「渡り初め」 (わたりぞめ)
新しい「橋」ができた時に、渡り初めのセレモニーが行われます。
なぜか、地元に住む親子3代の夫婦がそろって先頭を歩く光景が多く見られます。
佃大橋の渡り初め。昭和39年(1964)
波除神社の先代宮司が先導を務める (中央区フォトギャラリーより)
単純に考えると、3代の夫婦が健在であるという事だけでもお目出度く、珍しい事ですから、「橋」の開通式にはこの様な形になったのでしょう。
一説によると、聖武天皇時代に「橋供養」という橋梁竣功祭があったとして、資料が残っているようで、それよりも前から「渡り初め」があったようです。
夫婦3代の儀式になったのは徳川時代からの事だそうで、それまでは長老や老夫婦が先頭を歩く事もあったようです。
また江戸時代、日本橋の架け替えの折、老夫婦では無く、町奉行や与力が「渡り初め」をしたとの記述もあるようです。
元々、「橋」は木製で、川が氾濫したり、大雨により流失する事がたびたびありました。橋を架けるのにも、費用がかかり強固な物を作るには時間もかかります。

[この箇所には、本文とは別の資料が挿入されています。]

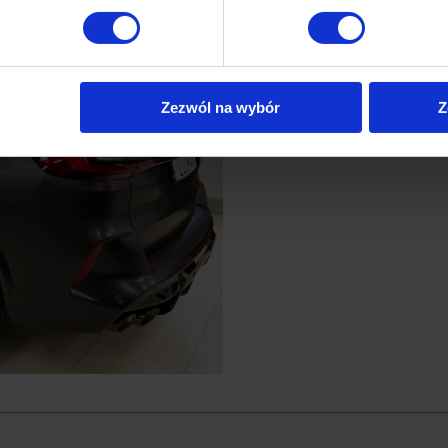
Zezwól na wybór
Z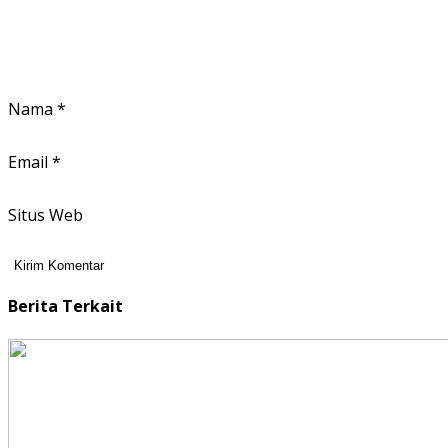
Nama
*
Email
*
Situs Web
Berita Terkait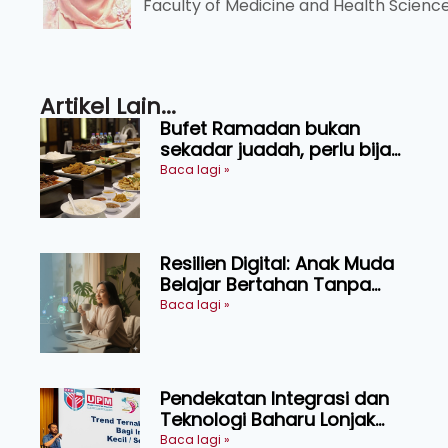
Faculty of Medicine and Health Scienc
Artikel Lain...
Bufet Ramadan bukan
sekadar juadah, perlu bijak
memilih dan selamat
Baca lagi »
menikmati
Resilien Digital: Anak Muda
Belajar Bertahan Tanpa
Perlu Menekan Diri
Baca lagi »
Pendekatan Integrasi dan
Teknologi Baharu Lonjak
Produktiviti Ternakan
Baca lagi »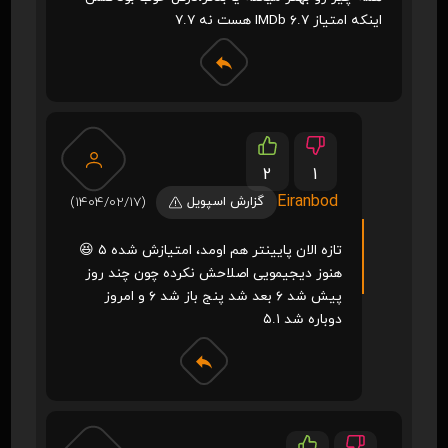
اینکه امتیاز IMDb ۶.۷ هست نه ۷.۷
2
1
Eiranbod
گزارش اسپویل
(1404/02/17)
تازه الان پایینتر هم اومد، امتیازش شده ۵ 😆
هنوز دیجیمویی اصلاحش نکرده چون چند روز
پیش شد ۶ بعد شد پنج باز شد ۶ و امروز
دوباره شد ۵.۱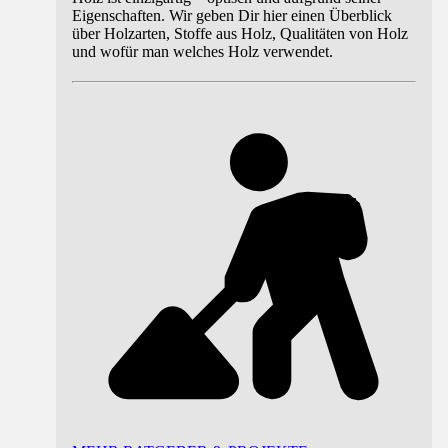
Eigenschaften. Wir geben Dir hier einen Überblick
über Holzarten, Stoffe aus Holz, Qualitäten von Holz
und wofür man welches Holz verwendet.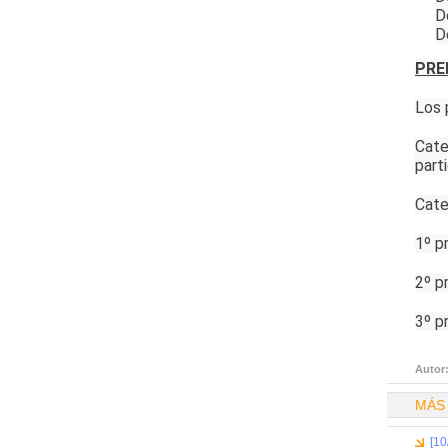
D
D
PRE
Los
Cate
part
Cate
1º p
2º pr
3º p
Autor
MÁS
[10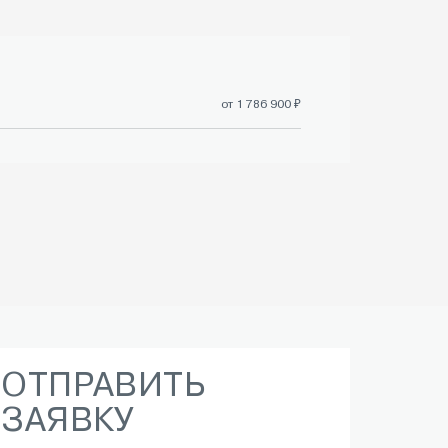
от 1 786 900 ₽
ОТПРАВИТЬ
ЗАЯВКУ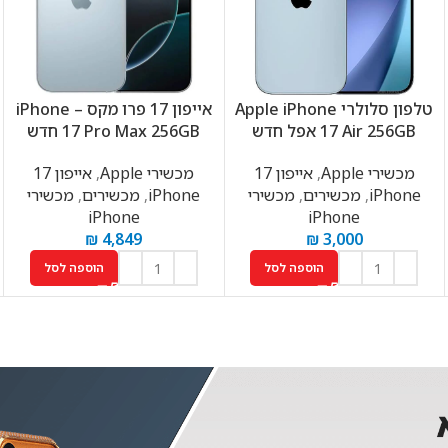
טלפון סלולרי Apple iPhone
אייפון 17 פרו מקס – iPhone
17 Air 256GB אפל חדש
17 Pro Max 256GB חדש
מכשירי Apple
,
אייפון 17
מכשירי Apple
,
אייפון 17
iPhone
,
מכשירים
,
מכשירי
iPhone
,
מכשירים
,
מכשירי
iPhone
iPhone
₪
4,849
₪
3,000
הוספה לסל
הוספה לסל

ですから、少しでも長く橋が使えるように神に祈願したのは、当然の事だったのでしょう。
明治44年 日本橋の開通式。
地元に住む、親子3世代の夫婦が渡り初めに参加している。
(京橋図書館資料より)
今でこそコンクリートや鉄骨で組み上げられた頑強な構造物ですが、木製の橋は、土台が腐ったり、流されたり、人の重みで落橋してしまったりと、自然との闘いの部分が多く、明治期まではその繰り返しだったのでしょう。
この様な儀式は、今でも全国的に行なわれているようで、徳川時代に始められたことを考えると、参勤交代もありその文化が全国的に発信されたのも納得できます。
伊勢神宮の遷宮の行事にも4年前に「宇治橋」が架け替えられ、夫婦3代の渡り初めの儀式が執り行われたそうです。
まず三代のうち、妻が先頭になり、夫、息子夫婦、孫夫婦の順に渡り初めが行なわれたようです。
東側(内宮側)から西側(町側)に渡るのが決まっているそうです。
宇治橋は「木橋」ですから、これらの事に合点が行きます。
現代の「橋」は、近代建築の技術発展おかげで、橋の寿命は飛躍的に延びました。
メンテナンスをして行けば、永代橋や、清洲橋の様に、震災復興事業の架け替えから80年以上使われている「橋」もあるわけです。
昭和5年(1930)竣功された清洲橋 (京橋図書館資料より)
佃大橋も50年、勝鬨橋も70年が経っていますが未だに現役です。
日本独特の「渡り初め」の儀式かもしれませんが、先人の知恵というものも、これから先も伝えて行かなければならないと思います。